Multi-Threaded Routing Daemons

When I wrote the Why Does Internet Keep Breaking? blog post a few weeks ago, I claimed that FRR still uses single-threaded routing daemons (after a too-cursory read of their documentation).

Donald Sharp and Quentin Young politely told me I was an idiot I should get my facts straight, I removed the offending part of the blog post, promised to write another one going into the details, and Quentin improved the documentation in the meantime, so here we are…

Why Does It Matter?

In a word1: sanity, performance and responsiveness.

Networking engineers love to build artisanal wheels, and routing protocol designers are no better. Every routing protocol has a bespoke implementation of the same three major functionalities:

  • Deal with neighbors: discover them, keep them happy, and figure out when one of them keeps quiet for too long.
  • Deal with updates: receive them, acknowledge them (when the protocol designer thought he could do better than TCP), send new information out, and retransmit it if needed (yet again, only for people who think TCP sucks)2
  • Deal with changes: Update internal topology information based on received updates, calculate new routing tables, push new stuff into routing table to compete with other stuff.

Does it make sense to do all three things in a single monolithic blob of code? Sure it does if you think juggling is a great pastime. Everyone else tries to stay sane by decoupling things into smaller bits that can be executed independently, and according to JeffT (see comment below) most modern routing protocol stacks are implemented that way3.

For the sake of completeness: Cisco IOS programmers figured that out decades ago.
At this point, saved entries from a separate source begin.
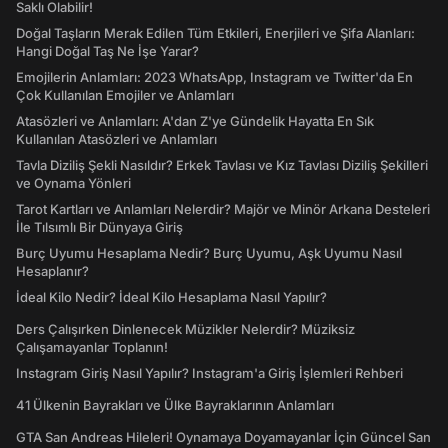
Saklı Olabilir!
Doğal Taşların Merak Edilen Tüm Etkileri, Enerjileri ve Şifa Alanları:
Hangi Doğal Taş Ne İşe Yarar?
Emojilerin Anlamları: 2023 WhatsApp, Instagram ve Twitter'da En
Çok Kullanılan Emojiler ve Anlamları
Atasözleri ve Anlamları: A'dan Z'ye Gündelik Hayatta En Sık
Kullanılan Atasözleri ve Anlamları
Tavla Diziliş Şekli Nasıldır? Erkek Tavlası ve Kız Tavlası Diziliş Şekilleri
ve Oynama Yönleri
Tarot Kartları ve Anlamları Nelerdir? Majör ve Minör Arkana Desteleri
İle Tılsımlı Bir Dünyaya Giriş
Burç Uyumu Hesaplama Nedir? Burç Uyumu, Aşk Uyumu Nasıl
Hesaplanır?
İdeal Kilo Nedir? İdeal Kilo Hesaplama Nasıl Yapılır?
Ders Çalışırken Dinlenecek Müzikler Nelerdir? Müziksiz
Çalışamayanlar Toplanın!
Instagram Giriş Nasıl Yapılır? Instagram'a Giriş İşlemleri Rehberi
41 Ülkenin Bayrakları ve Ülke Bayraklarının Anlamları
GTA San Andreas Hileleri! Oynamaya Doyamayanlar İçin Güncel San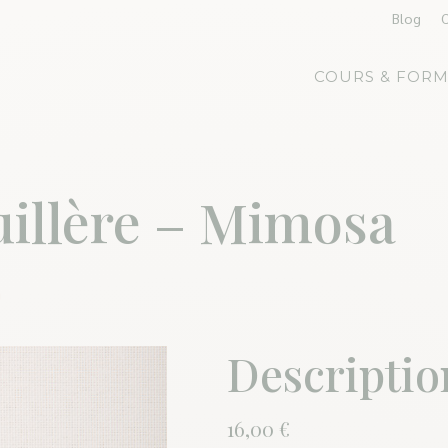
Blog
COURS & FORM
uillère – Mimosa
Descriptio
16,00
€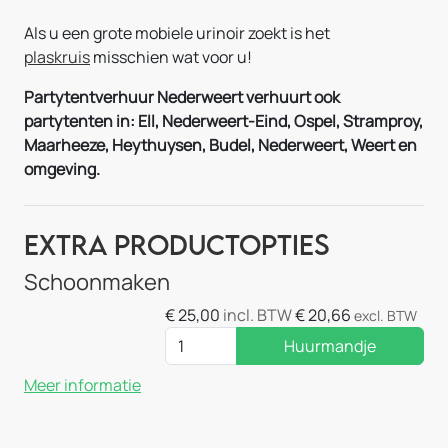
Als u een grote mobiele urinoir zoekt is het
plaskruis
misschien wat voor u!
Partytentverhuur Nederweert verhuurt ook
partytenten in: Ell, Nederweert-Eind, Ospel, Stramproy,
Maarheeze, Heythuysen, Budel, Nederweert, Weert en
omgeving.
Extra Productopties
Schoonmaken
€
25,00
incl. BTW
€
20,66
excl. BTW
Huurmandje
Meer informatie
For example, Cisco IOS OSPF implementation uses two processes per routing protocol: a hello process and a router process:

Multiple OSPF-related processes are running on a Cisco IOS box with a single OSPF routing process
s1#show ip protocols summary
Index Process Name
0     connected
1     static
2     application
3     ospf 1

s1#show processes | include OSPF
 224 Mwe  2D2CE17           23        285      80 8956/12000  0 OSPF-1 Router
 228 Mwe  2D30EB5           15        288      52 9044/12000  0 OSPF-1 Hello

Processes or Threads?

The Cisco IOS printout talks about processes, FRR documentation talks about threads. What’s the difference?

Here’s a sweet-and-short answer I found on (where else) StackOverflow:

The typical difference is that threads (of the same process) run in a shared memory space, while processes run in separate memory spaces.
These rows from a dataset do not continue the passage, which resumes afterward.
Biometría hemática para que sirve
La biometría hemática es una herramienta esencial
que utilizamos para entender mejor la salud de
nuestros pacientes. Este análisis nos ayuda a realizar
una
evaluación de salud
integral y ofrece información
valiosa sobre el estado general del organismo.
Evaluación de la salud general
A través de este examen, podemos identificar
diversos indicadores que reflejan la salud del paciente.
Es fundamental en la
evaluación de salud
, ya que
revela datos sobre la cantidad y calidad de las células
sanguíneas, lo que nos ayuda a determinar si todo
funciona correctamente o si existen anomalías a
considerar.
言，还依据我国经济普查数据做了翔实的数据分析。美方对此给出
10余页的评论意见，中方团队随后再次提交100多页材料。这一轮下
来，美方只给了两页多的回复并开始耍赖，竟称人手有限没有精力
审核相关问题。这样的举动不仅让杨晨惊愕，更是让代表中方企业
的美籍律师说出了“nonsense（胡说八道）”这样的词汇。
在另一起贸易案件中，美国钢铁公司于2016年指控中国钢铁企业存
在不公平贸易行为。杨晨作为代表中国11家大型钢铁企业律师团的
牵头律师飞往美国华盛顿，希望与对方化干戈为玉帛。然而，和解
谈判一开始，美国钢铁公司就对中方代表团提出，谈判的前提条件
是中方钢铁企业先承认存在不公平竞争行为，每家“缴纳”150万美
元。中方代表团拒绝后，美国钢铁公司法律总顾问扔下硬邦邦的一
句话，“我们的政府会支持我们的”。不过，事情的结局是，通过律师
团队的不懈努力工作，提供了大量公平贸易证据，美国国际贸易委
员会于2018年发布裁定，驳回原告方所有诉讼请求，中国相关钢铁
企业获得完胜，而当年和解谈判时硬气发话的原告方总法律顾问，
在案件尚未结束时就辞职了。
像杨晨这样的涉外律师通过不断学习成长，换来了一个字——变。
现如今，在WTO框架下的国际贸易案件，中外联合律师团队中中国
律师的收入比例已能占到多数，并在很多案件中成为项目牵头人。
From that perspective, Cisco IOS processes are really threads as Cisco IOS does not have inter-process isolation4.

The only correct answer to “when should one use threads instead of processes” is “it depends”, or we could keep going for hours. To make a long story short: whenever independent bits of code share sockets (including TCP sessions) or memory structures, it’s easier to say “who cares about memory isolation” and use threads.

Responsiveness?

Now that I mentioned Cisco IOS, I have to add another bit of trivia: Cisco IOS is a non-preemptive (or run-to-completion) operating system. As long as one process keeps running, nobody else can jump in to get something done (like sending a badly needed HELLO message)5.

Modern operating systems like Linux can do better. Processes or threads can be interrupted or ran in parallel on multiple CPU cores or sockets, which means that a keeping neighbors happy thread can keep sending HELLO messages or BGP keepalives while the updating the BGP table thread scratches its head trying to figure out what to do with another half a million updates that just came in.
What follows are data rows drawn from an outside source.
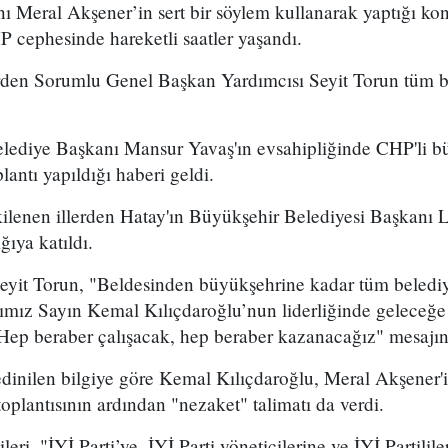
nı Meral Akşener’in sert bir söylem kullanarak yaptığı k
 cephesinde hareketli saatler yaşandı.
den Sorumlu Genel Başkan Yardımcısı Seyit Torun tüm be
ediye Başkanı Mansur Yavaş'ın evsahipliğinde CHP'li b
lantı yapıldığı haberi geldi.
lenen illerden Hatay'ın Büyükşehir Belediyesi Başkanı Lü
ğıya katıldı.
 Seyit Torun, "Beldesinden büyükşehrine kadar tüm beledi
nımız Sayın Kemal Kılıçdaroğlu’nun liderliğinde geleceğe
Hep beraber çalışacak, hep beraber kazanacağız" mesajını
inilen bilgiye göre Kemal Kılıçdaroğlu, Meral Akşener
lantısının ardından "nezaket" talimatı da verdi.
leri, "İYİ Parti’ye, İYİ Parti yöneticilerine ve İYİ Partilile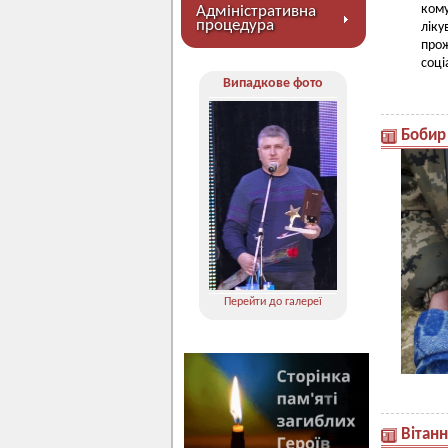
ком
Адміністративна
процедура
ліку
про
соці
Випадкове фото
Бобир
Перейти до галереї
Вітан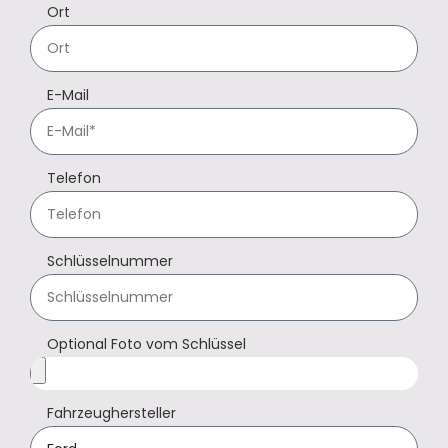
Ort
E-Mail
Telefon
Schlüsselnummer
Optional Foto vom Schlüssel
Fahrzeughersteller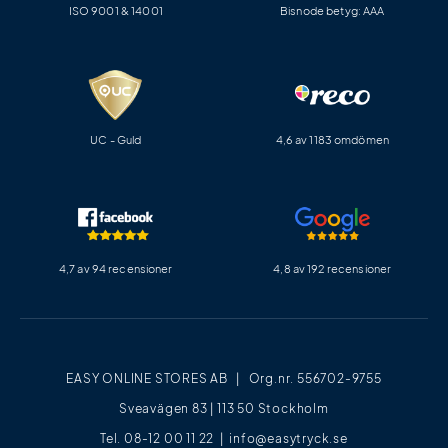
ISO 9001 & 14001
Bisnode betyg: AAA
UC - Guld
4,6 av 1183 omdömen
4,7 av 94 recensioner
4,8 av 192 recensioner
EASY ONLINE STORES AB | Org.nr. 556702-9755
Sveavägen 83 | 113 50 Stockholm
Tel. 08-12 00 11 22 |
info@easytryck.se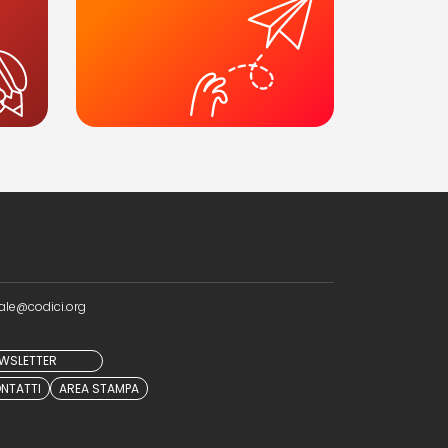
ale@codici.org
NEWSLETTER
NTATTI
AREA STAMPA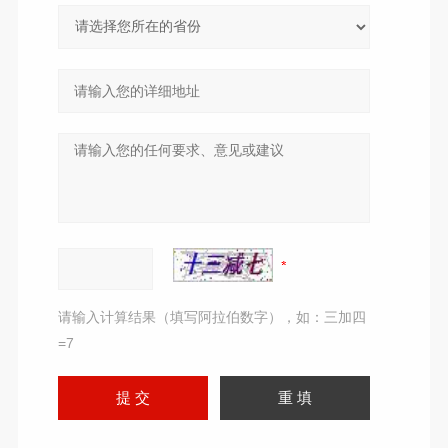
请输入计算结果（填写阿拉伯数字），如：三加四
=7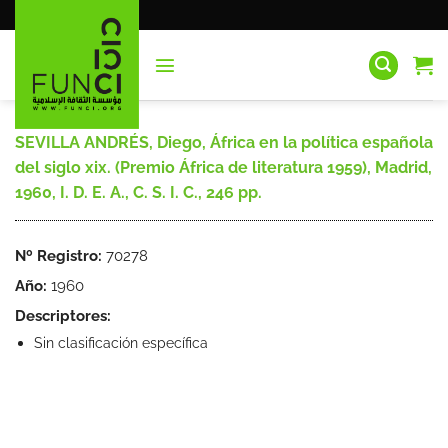
Saltar
al
contenido
SEVILLA ANDRÉS, Diego, África en la política española
del siglo xix. (Premio África de literatura 1959), Madrid,
1960, I. D. E. A., C. S. I. C., 246 pp.
Nº Registro:
70278
Año:
1960
Descriptores:
Sin clasificación específica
The benefits of being able to jump it at any time and get a small job done are even higher once we start talking about almost-real-time stuff like BFD… and yes, I’m aware that high-end platforms offloaded BFD to linecard CPUs or hardware. Replace BFD with any other time-critical control-plane protocol of your choice.

Coming back to FRR: according to process architecture documentation, they split BGP functionality into three threads: an I/O thread, a keepalive processing thread, and a rest of the stuff thread.

Other BGP implementations use even more threads, see for example IOS XR BGP threads.

Performance!

I mentioned that you could use threads to increase performance when you happen to have too many CPU cores. For example, you could have multiple threads processing incoming BGP updates in parallel, and another bunch of threads building outgoing updates.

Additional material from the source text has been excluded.